Kritik unerwünscht: Himmelpforter Ortsvorsteher droht mit „rechtlichen Konsequenzen“

Ein bemerkenswertes Verständnis von Demokratie und Meinungsfreiheit ließ der Himmelpforter Ortsvorsteher in seiner Eigenschaft als Sitzungsleiter bei der StvV am 23.6.2022 erkennen, indem er erklärte: Wenn von einer „Bananenrepublik“ gesprochen werde, müsse man schon über „rechtliche Konsequenzen“ nachdenken. Strenge Blicke richtete er dabei auf die Vertreterin der „Initiative Turnerplatz“ sowie auf den Himmelpforter Stadtverordneten Lothar Kliesch. Was war geschehen?
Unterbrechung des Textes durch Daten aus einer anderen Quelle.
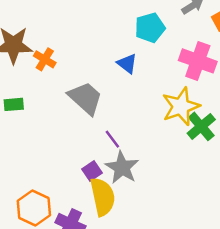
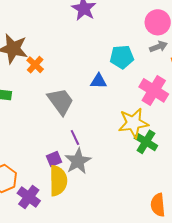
blue triangle: (127, 63) -> (98, 81), turned -48
green cross: (201, 126) -> (146, 142), turned -30

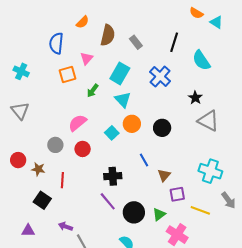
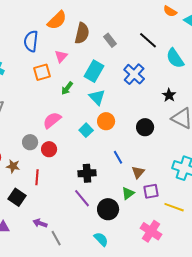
orange semicircle: (83, 22) -> (57, 20), size x1.5
black line: (174, 42) -> (148, 40), turned -66
black circle: (162, 128) -> (145, 127), moved
red circle: (83, 149) -> (49, 149), moved
green triangle: (159, 214) -> (128, 193), moved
Die Initiative Turnerplatz hatte einige kritische Fragen zu der geplanten Abtrennung und separaten Vermarktung von fünf kleinen Grundstücken aus dem großen gewerblichen Gelände in Pian gestellt. (Die Fragen sind im Wortlaut im vorangegangenen Beitrag hier nachzulesen.)
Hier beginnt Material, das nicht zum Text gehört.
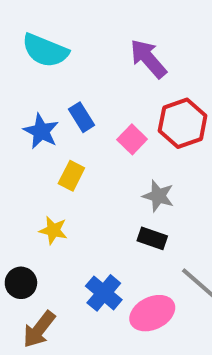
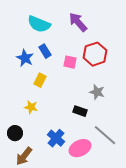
cyan semicircle: (45, 51) -> (39, 24), moved
pink square: (132, 139) -> (70, 62), turned -32
gray star: (158, 196) -> (97, 92), moved

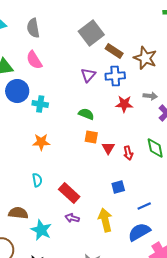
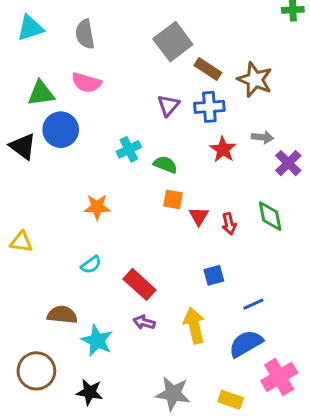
pink semicircle: (34, 60) -> (86, 83), turned -42
cyan cross: (40, 104) -> (129, 149), moved, turned -35
red star: (124, 104) -> (223, 149), turned 30
cyan semicircle: (37, 180) -> (91, 265), turned 64

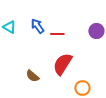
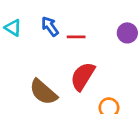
brown semicircle: (32, 76) -> (43, 92), size x1.6

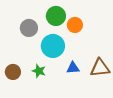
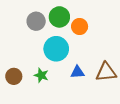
gray circle: (29, 28) -> (36, 21), moved

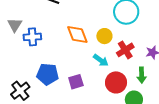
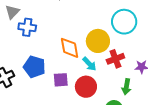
orange diamond: (77, 35) -> (70, 48), moved
yellow circle: (104, 36) -> (98, 41), size x1.5
red circle: (116, 82) -> (86, 87), moved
Einige Stadtverordnete zeigten sich ebenfalls unzufrieden mit den Plänen, die nun zum zweiten Mal in die StvV eingebracht wurden. Der Stadtverordnete Kliesch wies mit Zitaten aus dem Bebauungsplan auf die Rechtslage hin und berichtete von der Millioneninvestition mit Steuermitteln für die Infrastruktur (Zufahrtsstraße) für dieses Feriengelände, wie bereits bei der Ortsbeiratssitzung im April. Die Stadtverordneten Kleßny und Röwer forderten mit Blick auf den Mangel an Bauland in Fürstenberg, die Grundstücke besser als reguläre Wohngrundstücke zu verkaufen. Dies jedoch ist nach dem geltenden Bebauungs- und Flächennutzungsplan nicht möglich. Der StV Kleßny beantragte daher mit der Begründung, nach 15 Jahren sei ja ohnehin eine Aktualisierung erforderlich, eine Änderung des Bebauungsplans. Der Antrag wurde mit großer Mehrheit abgelehnt.
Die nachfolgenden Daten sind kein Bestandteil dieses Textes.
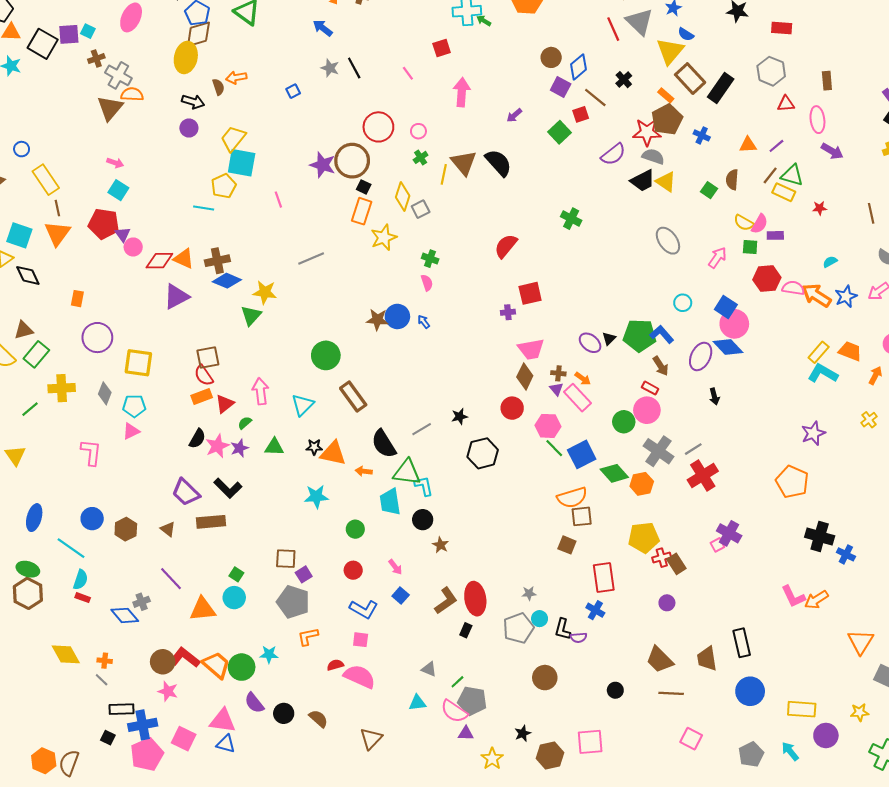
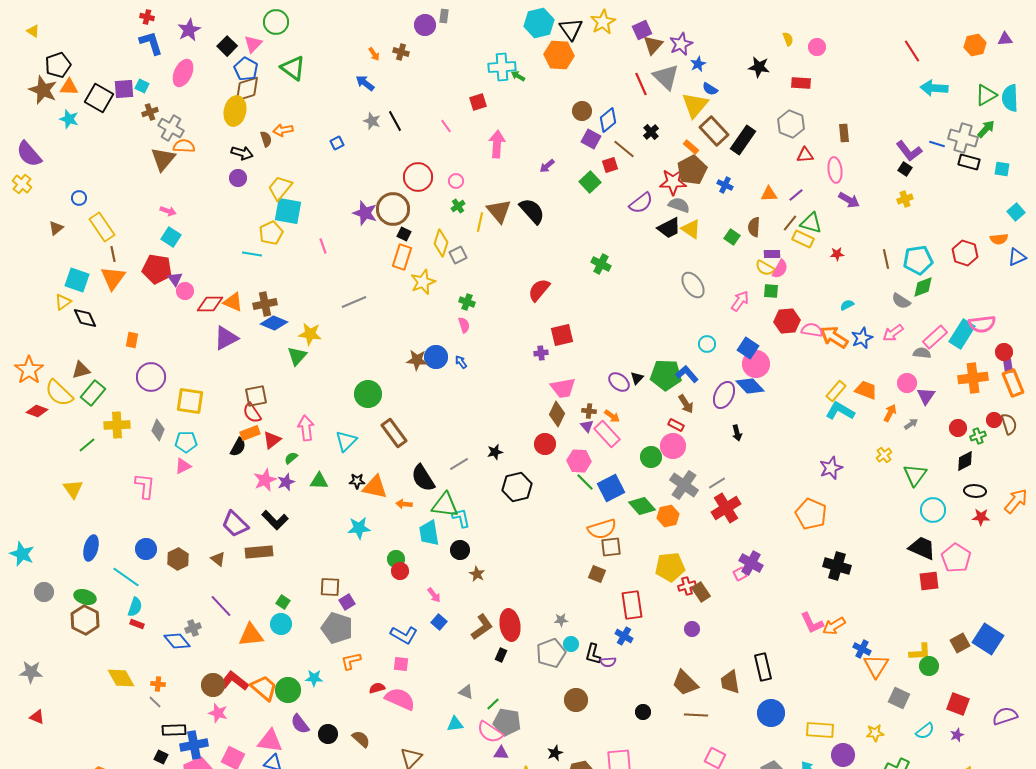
purple rectangle: (775, 235) -> (772, 254), moved
black semicircle: (197, 439) -> (238, 447), moved
blue cross: (846, 554) -> (862, 649), moved
red circle: (353, 570) -> (400, 571), moved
Ebensowenig wie als Bauland können Parzellen aus diesem Gelände aber nach dem geltenden Plan als individuelle Erholungsgrundstücke genutzt werden. Denn wenn ein Grundstück – vereinfacht gesagt – mit mehr als einem Fahrradschuppen bebaut ist, aber weder als normaler Wohnsitz dient noch zu gewerblichen Zwecken, muss dort nach der entsprechenden Fürstenberger Satzung ein Zweitwohnsitz angemeldet werden. Zweitwohnsitze sollen aber auf dem betreffenden Gelände in Pian nach dem Bebauungsplan ausgeschlossen sein, wie es dort ganz ausdrücklich und unzweideutig heißt (Ziffer 2.1). Der Bebauungsplan sieht dort ein Gelände zur touristischen Vermietung vor, mit dem Ziel einer wirtschaftlichen Entwicklung des Ortes.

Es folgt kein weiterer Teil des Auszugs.